Section 3A of the Civil Procedure Act allows the court to invoke its inherent powers “to make such order as may be necessary for the ends of justice or to prevent abuse of the process of the court”, and order IXA rule 10 of the Civil Procedure Rules states as follows:
“Where judgment has been entered under this order the court may set aside or vary such judgment and any consequential decree or order upon such terms as are just.”
According to the affidavit filed herein, the clerk to the second defendant depones in paragraph 3 of the affidavit that he had himself gone through the file and believes that summons in this case had been misplaced in the offices of the second defendant through a genuine mistake and as a result the second defendant was unable to instruct its advocate within the prescribed time. Unfortunately, the deponent does not explain how the file was misplaced to enable court to decide how genuine mistake and was as a result the second defendant was unable to instruct its advocate within the prescribed time. Unfortunately, the deponent does not explain how the file was misplaced to enable court to decide how genuine the mistake was. As had been said earlier, judgment was entered on February 13, 1982. The second defendant filed his defence on April 7, 1982 that is about two months after. This looks a substantial delay and court can only give indulgence in applications of this nature where sufficient cause has been shown.

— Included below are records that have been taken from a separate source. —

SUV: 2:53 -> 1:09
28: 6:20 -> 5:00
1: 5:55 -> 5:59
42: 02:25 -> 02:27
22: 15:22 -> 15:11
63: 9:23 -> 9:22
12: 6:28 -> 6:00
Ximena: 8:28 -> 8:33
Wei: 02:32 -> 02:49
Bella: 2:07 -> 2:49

It is clear from the affidavit that appearance was entered for both defendants on March 8, 1982. It was still outside the prescribed period. The advocate who was dealing with this matter in the offices of defence counsel disputed the date of entry of judgment, although this was clearly indicated on the court file and this then cause delay in filing of the defence by the defence counsel. But the plaintiff is not to blame for that because what the defence counsel was supposed to do was simply to check on the court file for the date when judgment was entered and not engage in arguments in respect thereof.

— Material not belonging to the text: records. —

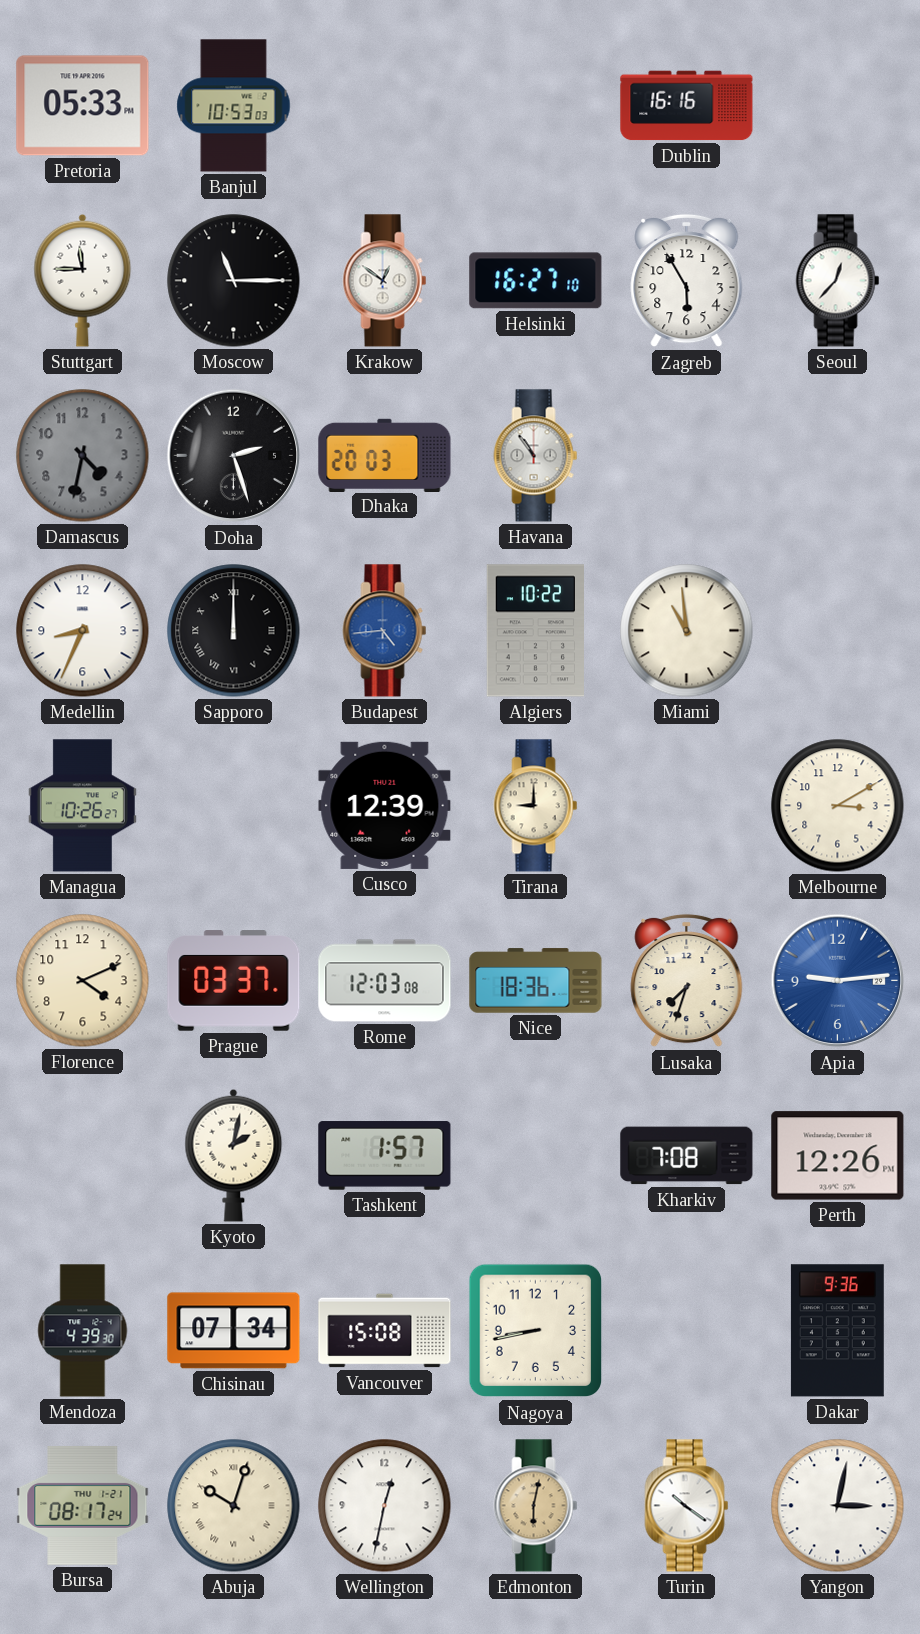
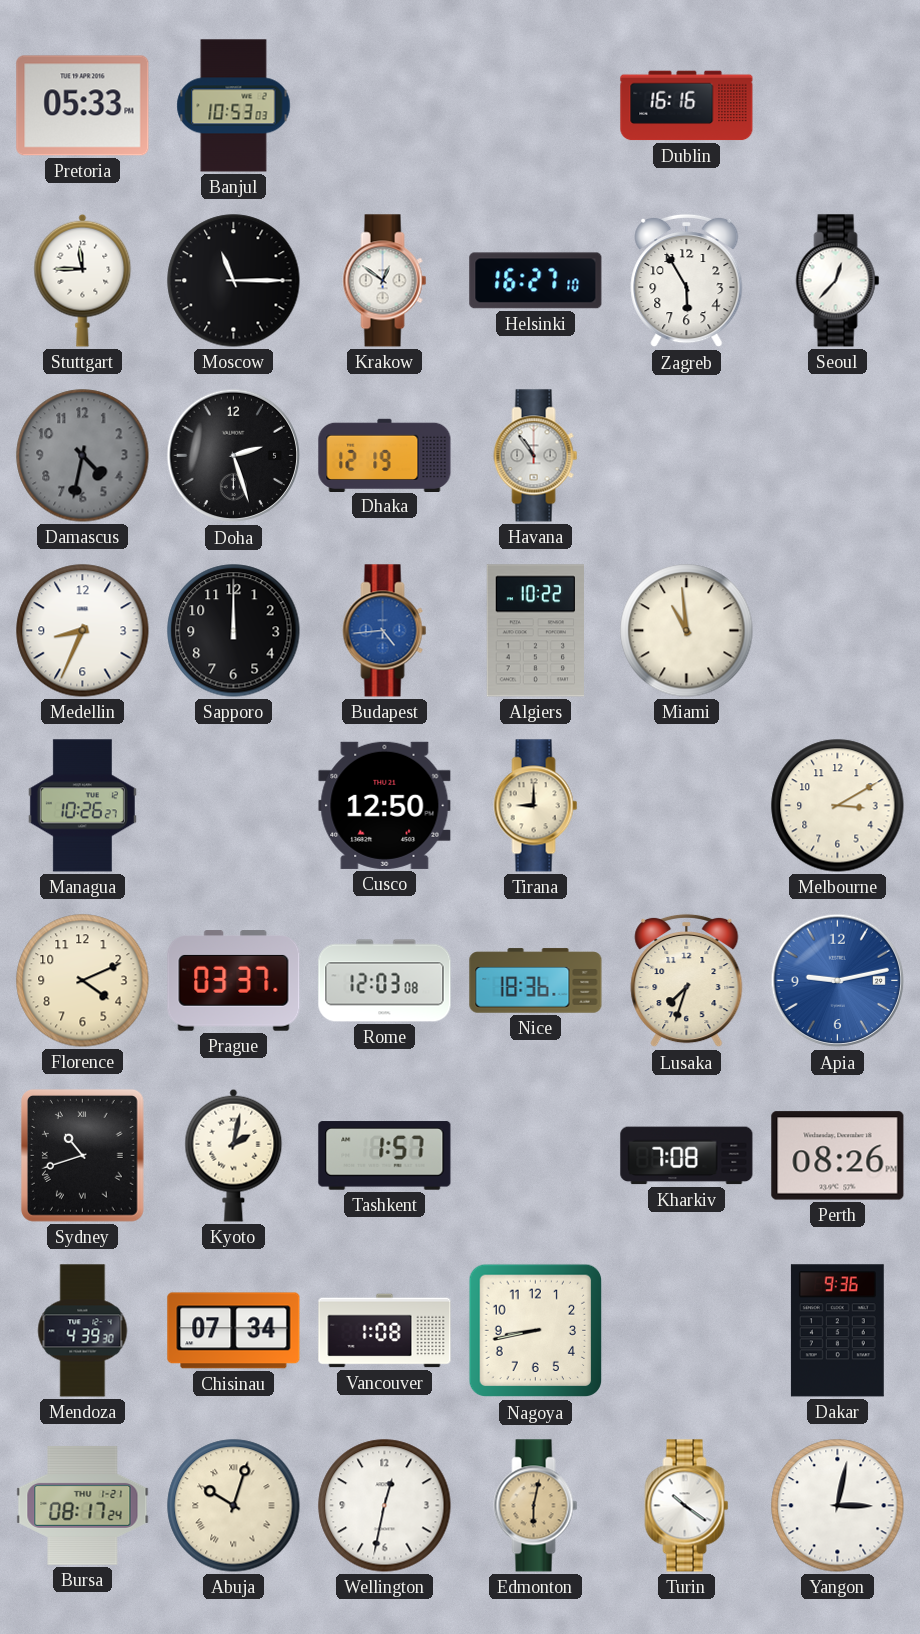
Dhaka: 20:03 -> 12:19
Sapporo numerals: Roman -> Arabic
Cusco: 12:39 -> 12:50
Apia: 9:14 -> 9:13
Sydney: none -> 10:42
Perth: 12:26 -> 08:26
Vancouver: 15:08 -> 1:08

Another point which the applicant has not brought out in either the application or submissions in court is whether there is a triable issue or good defence to the civil case.

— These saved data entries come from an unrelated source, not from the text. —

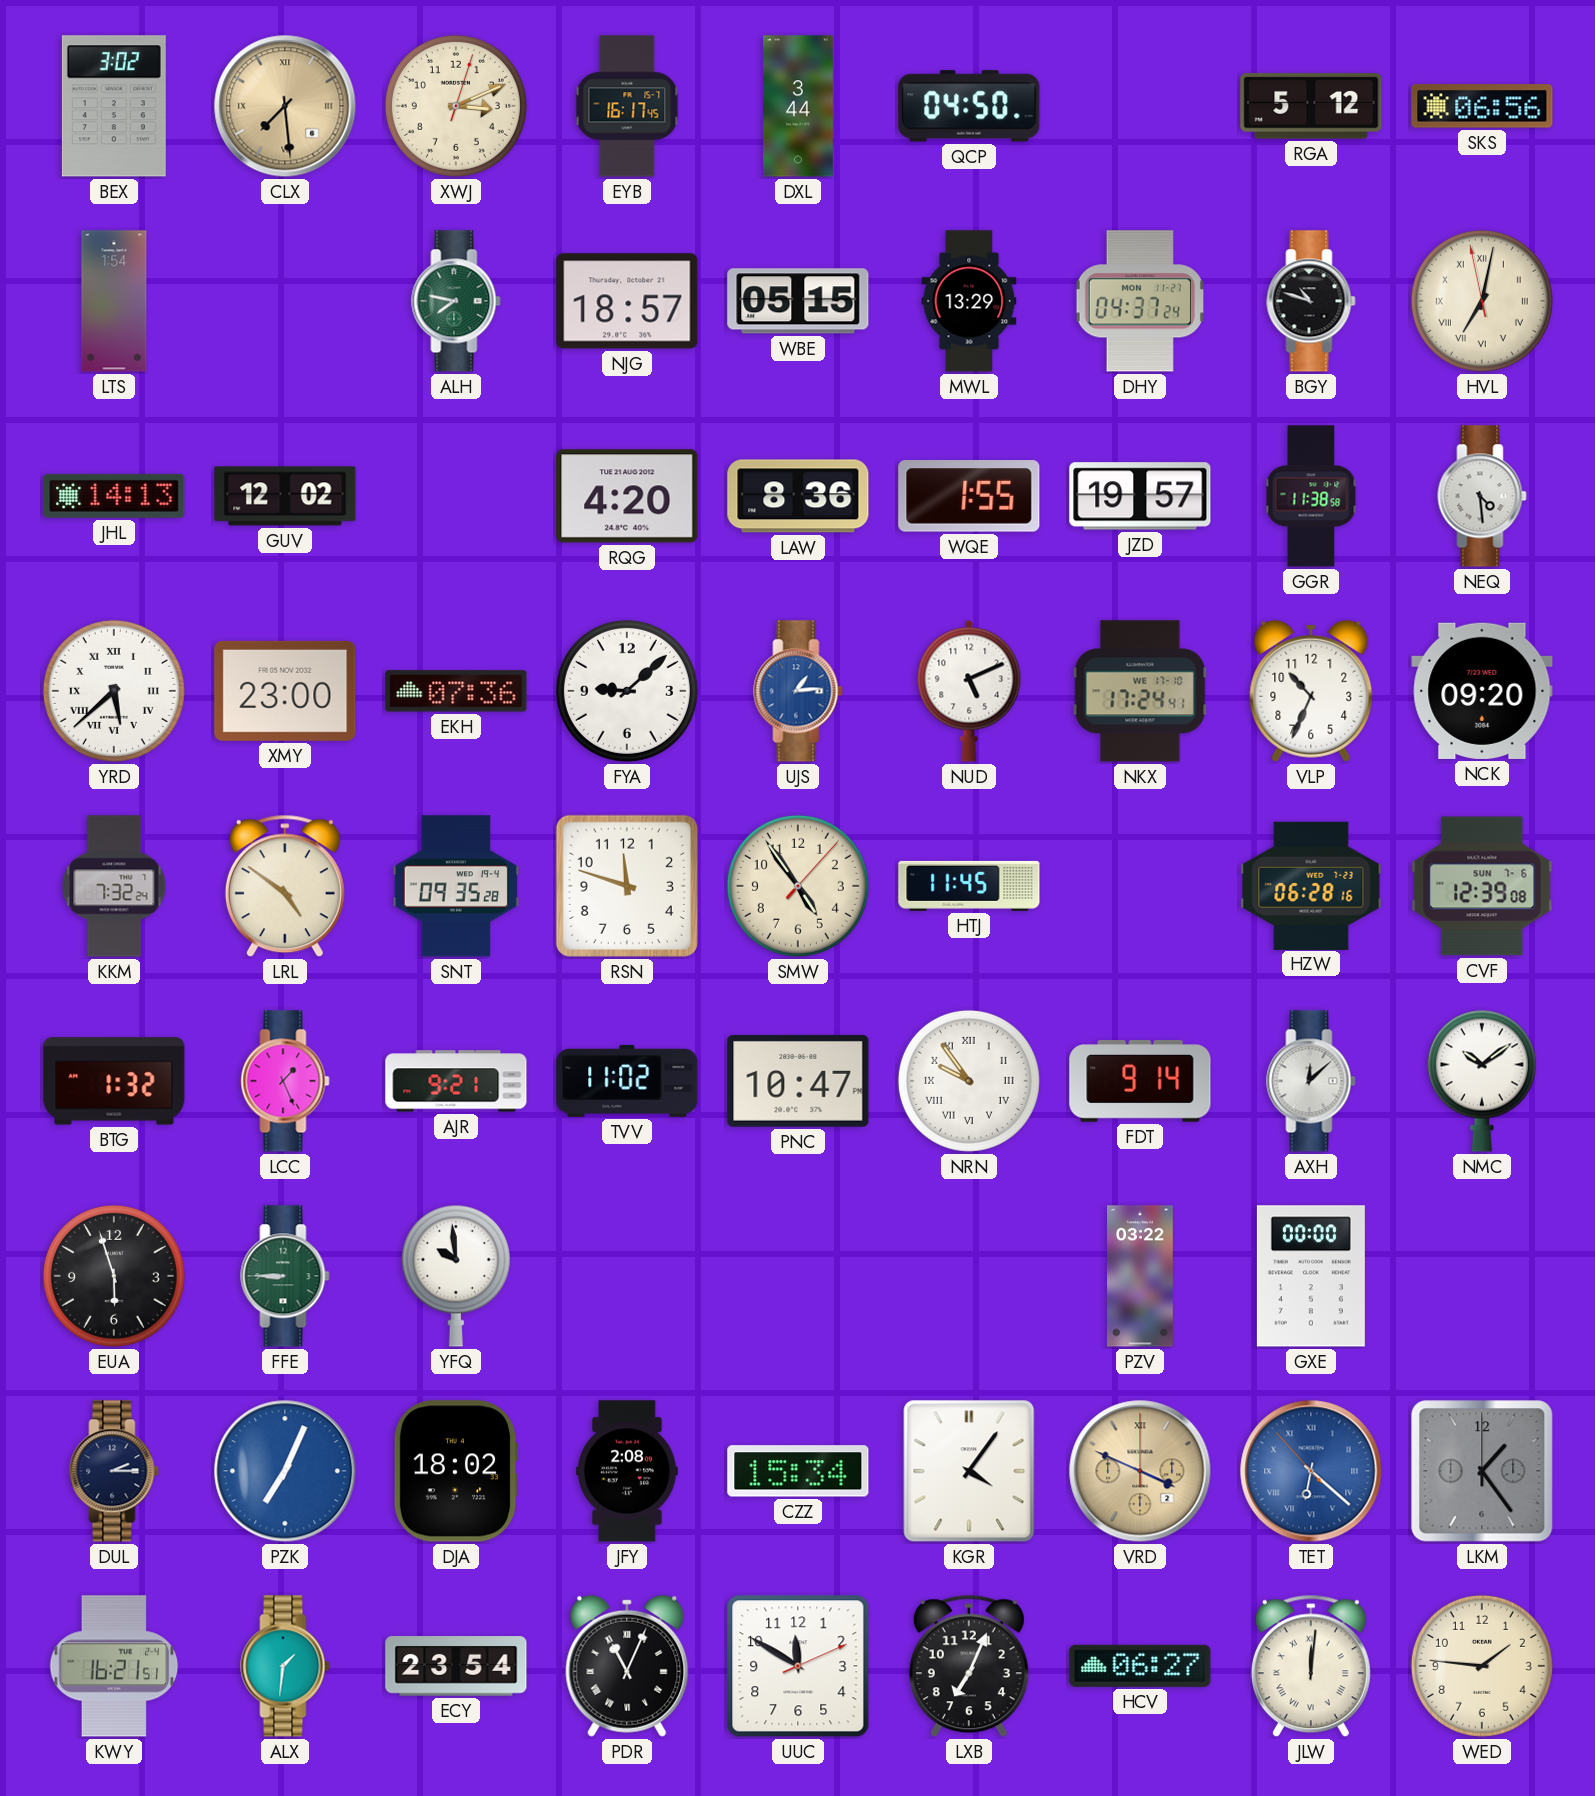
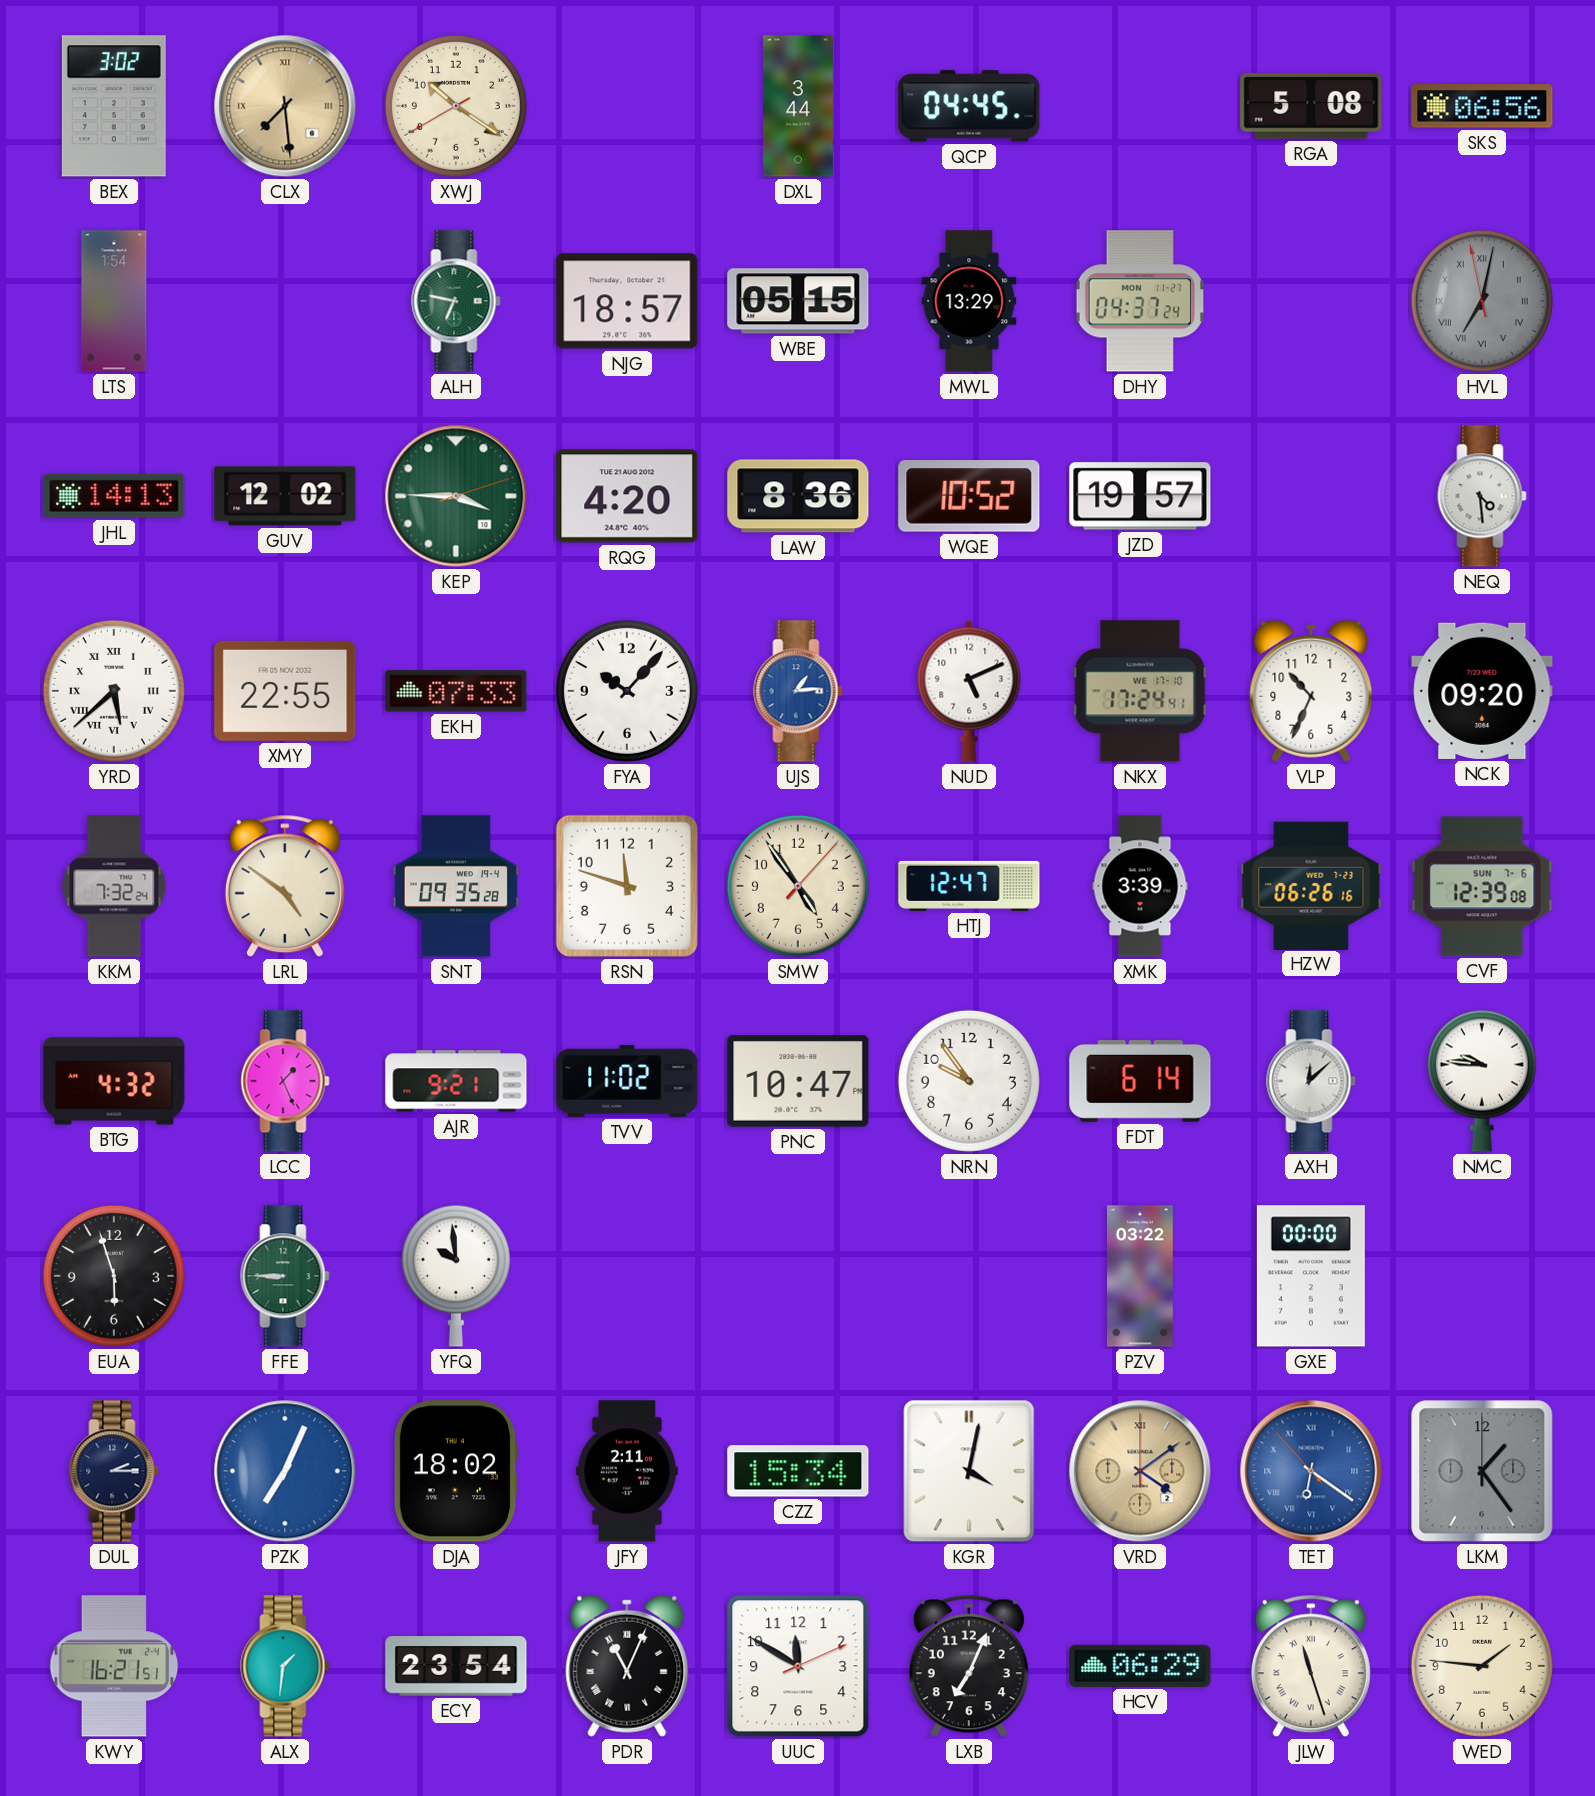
XWJ: 3:11 -> 10:20
EYB: 16:17 -> none
QCP: 04:50 -> 04:45
RGA: 5:12 -> 5:08
ALH: 7:47 -> 6:47
BGY: 10:48 -> none
HVL dial: cream -> grey
KEP: none -> 3:45
WQE: 1:55 -> 10:52
GGR: 11:38 -> none
XMY: 23:00 -> 22:55
EKH: 07:36 -> 07:33
FYA: 9:08 -> 10:07
HTJ: 11:45 -> 12:47
XMK: none -> 3:39
HZW: 06:28 -> 06:26
BTG: 1:32 -> 4:32
NRN numerals: Roman -> Arabic
FDT: 9:14 -> 6:14
NMC: 10:09 -> 9:46
JFY: 2:08 -> 2:11
KGR: 4:06 -> 4:02
VRD: 3:49 -> 4:09
TET: 6:21 -> 6:20
HCV: 06:27 -> 06:29
JLW: 12:01 -> 11:27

There is no paragraph in the affidavit indicating any triable issue or good defence to this suit apart from relying on the discharge voucher which the plaintiff signed (see pent 2) discharging Kenya National Assurance Co Ltd from liability after paying the plaintiff Kshs 15,000. But this was in respect of property loss relating to vehicle No KQD 223. It did not relate to personal injuries which the plaintiff suffered as a result of this accident.
But it appears that although the plaintiff was paid Kshs 15000 by the Insurance Company in respect of loss of his car he seems to have made claim for a similar loss in the plaint filed by this in this case. At the same time his plaint does not show in the main paragraph (paragraph 4) how the second defendant is connected to this claim. In view of this, it is only fair and just that the court invokes its inherent powers as per Section 3A of the Civil Procedure Act (Cap 22) to grant this application and to allow the defendant to file his defence out of time as court is satisfied that there are triable issues in the case. This should be done within seven days from the date hereof. If there is need for the plaintiff to file reply to the defence then he will need to do so within ten days from the date of service of defence upon him. I do not however, propose to grant prayer 3 of this application.
Cost of the application will go to the plaintiff in any even.
Delivered at Nairobi this 5th day of October, 1983.